As is often the case when creating a convolutional neural network, the size of the kernel is known at compile time, but the data is unknown, allowing the compiler to optimize parts of the operation that are known ahead of time. This means we can define a generic version of the function once, and then still have compiled version of the specific functions we want.

Let’s define a function that calls two versions of the summation:

fn sum_my_tensor(data: Tensor[DType.float32]) -> Tensor[DType.float32]:

    let summed_by_3 = sliding_sum[3](data)
    let summed_by_5 = sliding_sum[5](summed_by_3)

    return summed_by_5

And let’s test it:

let random_tensor = rand[DType.float32](10)
print(sum_my_tensor(random_tensor).shape()[0])

I haven’t yet found an elegant way to print tensors in Mojo.
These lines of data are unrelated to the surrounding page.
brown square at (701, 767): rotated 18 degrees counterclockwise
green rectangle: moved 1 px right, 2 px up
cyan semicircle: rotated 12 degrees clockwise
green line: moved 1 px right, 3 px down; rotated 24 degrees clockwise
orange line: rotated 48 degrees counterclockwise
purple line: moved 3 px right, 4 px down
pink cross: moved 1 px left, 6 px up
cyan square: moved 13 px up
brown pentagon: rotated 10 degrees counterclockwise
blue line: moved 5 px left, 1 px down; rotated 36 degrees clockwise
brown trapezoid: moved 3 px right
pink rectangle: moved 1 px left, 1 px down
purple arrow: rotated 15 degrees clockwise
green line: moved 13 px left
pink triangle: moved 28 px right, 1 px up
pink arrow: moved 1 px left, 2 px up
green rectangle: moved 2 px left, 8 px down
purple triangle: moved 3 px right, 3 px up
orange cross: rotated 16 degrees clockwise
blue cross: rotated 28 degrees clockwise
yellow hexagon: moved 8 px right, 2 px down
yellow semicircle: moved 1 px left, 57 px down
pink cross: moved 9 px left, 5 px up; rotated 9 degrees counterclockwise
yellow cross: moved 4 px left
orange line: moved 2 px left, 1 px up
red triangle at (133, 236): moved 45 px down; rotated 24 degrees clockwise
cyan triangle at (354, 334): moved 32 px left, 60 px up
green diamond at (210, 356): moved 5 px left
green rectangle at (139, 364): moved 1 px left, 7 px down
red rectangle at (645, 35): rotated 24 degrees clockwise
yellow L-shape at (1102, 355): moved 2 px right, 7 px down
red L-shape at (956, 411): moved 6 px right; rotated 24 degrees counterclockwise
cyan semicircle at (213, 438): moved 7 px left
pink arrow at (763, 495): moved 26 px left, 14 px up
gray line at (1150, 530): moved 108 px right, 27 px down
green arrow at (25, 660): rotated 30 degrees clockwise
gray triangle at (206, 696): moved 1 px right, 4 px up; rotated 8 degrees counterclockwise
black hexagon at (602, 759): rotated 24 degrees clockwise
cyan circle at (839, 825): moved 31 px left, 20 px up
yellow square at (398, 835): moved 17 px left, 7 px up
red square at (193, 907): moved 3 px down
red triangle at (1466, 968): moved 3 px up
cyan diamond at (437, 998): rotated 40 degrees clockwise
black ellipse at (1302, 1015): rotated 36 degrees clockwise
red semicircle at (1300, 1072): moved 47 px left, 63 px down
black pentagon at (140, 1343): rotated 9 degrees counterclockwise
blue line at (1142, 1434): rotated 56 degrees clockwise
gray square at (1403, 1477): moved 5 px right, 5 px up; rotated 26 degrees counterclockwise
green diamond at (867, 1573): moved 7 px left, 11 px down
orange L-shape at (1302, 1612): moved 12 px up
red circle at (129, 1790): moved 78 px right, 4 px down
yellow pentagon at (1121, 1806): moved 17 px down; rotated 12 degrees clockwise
In Python/Pytorch, you can just call print(tensor) to see all the values in a tensor. In Mojo this results in an error.

for i in range(random_tensor.shape()[0]):
    print(random_tensor[i])

0.014950568787753582
0.64297890663146973
0.91784769296646118
0.97008669376373291
0.84397536516189575
0.45575159788131714
0.022083699703216553
0.70694994926452637
0.43663844466209412
0.75171011686325073

summed_by_3 = sliding_sum[3](random_tensor)
for i in range(summed_by_3.shape()[0]):
    print(summed_by_3[i])

1.5757771730422974
2.5309133529663086
2.7319097518920898
2.2698137760162354
1.3218107223510742
1.1847852468490601
1.1656720638275146

summed_by_5 = sliding_sum[5](summed_by_3)
for i in range(summed_by_5.shape()[0]):
    print(summed_by_5[i])

10.430224418640137
10.03923225402832

Conclusions

I read a tweet by Mark Tenenholtz recently that rang true:

Writing a lot of Mojo code and it feels like writing C on hard mode.

No dict-like structures, file IO is super rudimentary, docs are very sparse, etc.

It’s actually very fulfilling, though.
— Mark Tenenholtz (@marktenenholtz) October 23, 2023

As pointed out in the replies, even asking ChatGPT doesn’t get you very far as the language was released after the current training cut-off date (coupled with the fact that there is no corpus of StackOverflow posts to train on anyway).